What is the problem?
3rd normalised form database design is where every table has a unique
id field, and where every foreign table reference is made by id and by
nothing else. For example, in a 3rd normalised database design of address
and people, you never refer to the people in the address table by name,
but only by the id of their record.
The problem is this: adding, editing, updating and accessing the records
is complex. You therefore have to write code that manipulates the records
"one level up". Also, you can never be sure that what you are dealing with
is entirely correct, because if you look at the tables separately, all you
see is numbers. no names. no clues. no way to debug.
But, as I've found out: it's much worse than that - a lot worse. In fact,
it was incredibly naive of me, an experienced programmer, to wander in
blithely to the task of dealing with a 3rd normalised form database, and
expect that hard-coded functions to manipulate data would be a "good idea".
So this article will outline some of the lessons that I've learned, and
some of the tricks that, if you don't believe they are necessary, then,
putting it bluntly, you are quite simply a total failure at being able
to assess projects, and you should quit your job and go and do something
else, like flower arranging, because otherwise you will be a complete
liability to the project you're working on.
Also, I'm sorry to have to say this to Free Software people, but the
Microsoft .net data access framework provides the level of required
functionality to correctly manipulate data, and free software doesn't.
Anyone assessing free software for the manipulation of large data sets
(100 or more 3rd normalised form tables, and gigabytes of data) should
think twice, unless they have access to extremely competent programmers
and/or at least a 48 man-month budget for design and coding.
Lastly, I should particularly point out: it doesn't matter what programming
language you program your SQL access layer in: it's GOING to be complex.

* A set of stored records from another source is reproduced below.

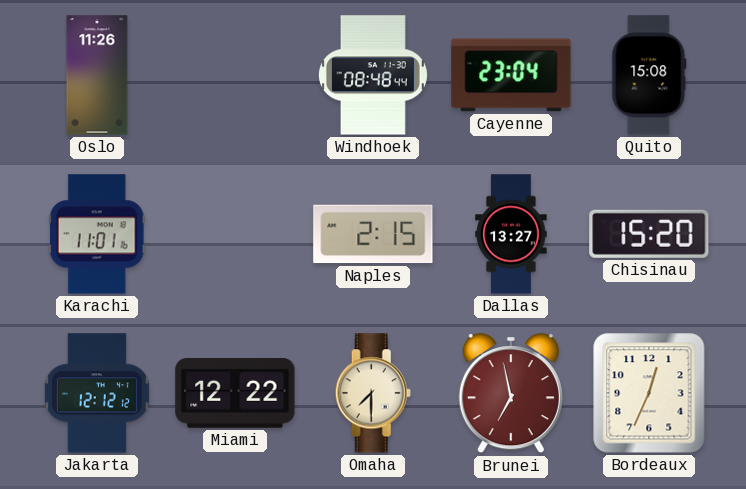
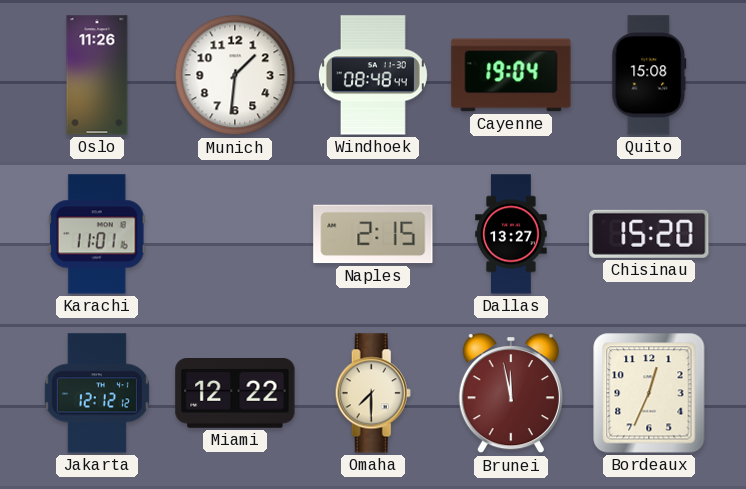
Munich: none -> 1:31
Cayenne: 23:04 -> 19:04
Brunei: 6:58 -> 11:58
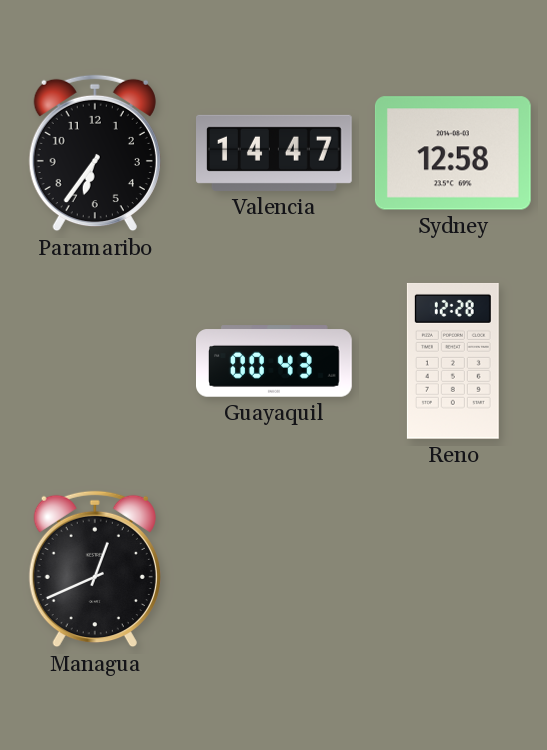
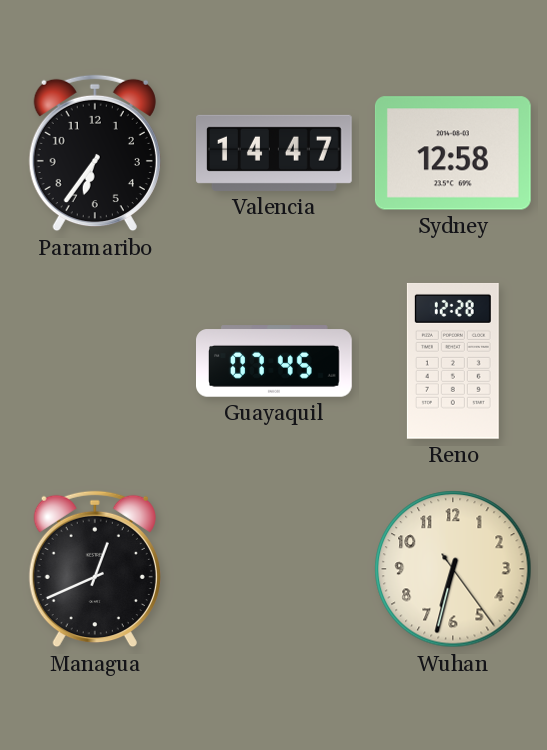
Guayaquil: 00:43 -> 07:45
Wuhan: none -> 6:32
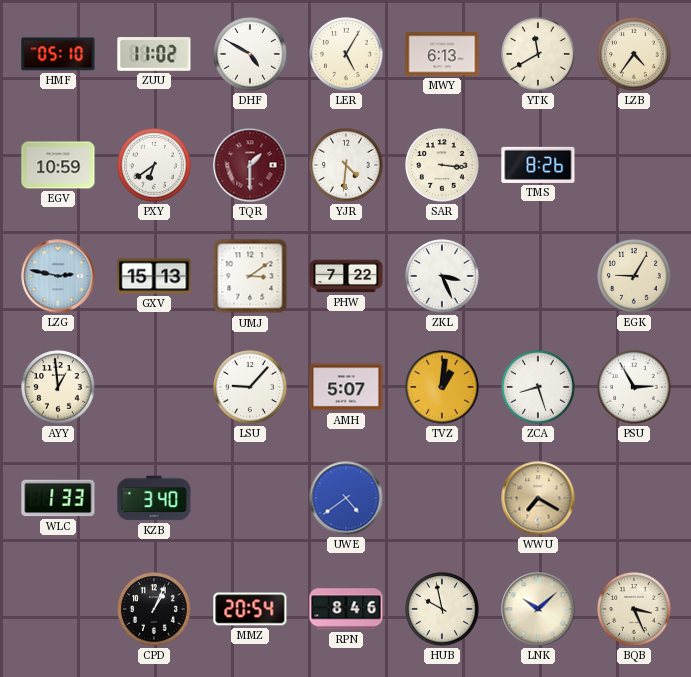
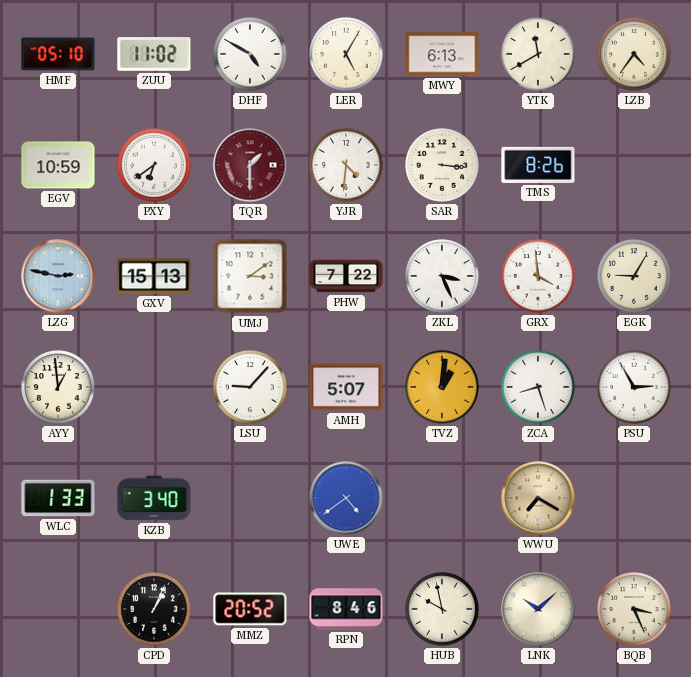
GRX: none -> 3:59
MMZ: 20:54 -> 20:52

You should therefore design (or find) an access layer that is in the
best possible programming language that you can find. And, I'm sorry to
have to inform people who love SQL stored procedures this, but stored
procedures is a shit way to deal with the level of required complexity.
Not only that, but you have to have seriously competent programmers
in SQL stored procedure language - a language which is completely
ill-equipped
to deal with the required complexities, but also you have to coordinate
their efforts very closely with the rest of your programmers. Forever.
Why is this so difficult?
There are many reasons - but here's one to illustrate. Let's take an
initial table, which then had to be extended somehow. But, for various
reasons (not least of which could be that the initial table is multi-purpose
i.e. it's like a Base Classs, and therefore cannot be edited) you have
to have an "extension" table (like a Derived Class) that refers to the
initial table, with a one-to-one mapping.
Let's suppose that there are existing entries in the "Base Class" table,
which you now need to "extend". Let's call the initial table "Person",
and you have lots of "people" in the table already, and now you want to
extend that to "Employee". in the "Employee" table, you want to put
which company they work for, what date they started etc.
So, the most sensible thing to do is to do a LEFT JOIN between the
"Person" and the "Employee" tables. Also, let's assume that each person's
name (or, better, social security number) is unique. So, from a usage
perspective, you never look up a person by name - only by their SSN. Your
security division swears blind that the Person table was legitimately
procured, but the fact that it contains 200 million entries, and there
are only 50,000 Employees in the company, leaves you a little suspicious.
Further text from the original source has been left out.